On September 21, 2015, Pittman filed the instant pro se PCRA
petition, his sixth. On September 30, 2015, the PCRA court issued notice of
its intent to dismiss the petition as untimely filed without first conducting an
evidentiary hearing. See Pa.R.Crim.P. 907. Pittman filed a response to the
court’s notice, claiming the timing provisions of the PCRA are
unconstitutional. On October 28, 2015, the court dismissed Pittman’s
petition as untimely filed.
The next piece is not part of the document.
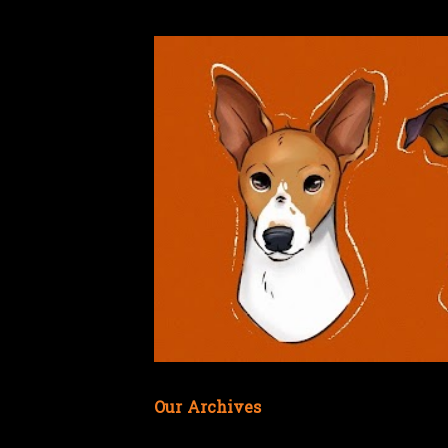
Our Archives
This appeal followed.3
Pittman frames his sole issue on appeal as follows:
Does 42 Pa.C.S.A. § 9545(b)(1) in itself violate the Suspension
Clause, and as interpreted as a jurisdictional bar, and as
enforced as the same, violate the due process and equal
protection clauses of the U.S. Constitution?
Pittman’s Brief at 2.
When considering an appeal from an order denying PCRA relief,
[o]ur standard of review … is whether the record supports the
PCRA court’s determination and whether the PCRA court’s
decision is free of legal error. The PCRA court’s findings will not
be disturbed unless there is no support for the findings in the
certified record.
Commonwealth v. Lawson, 90 A.3d 1, 4 (Pa. Super. 2014) (internal
citations omitted).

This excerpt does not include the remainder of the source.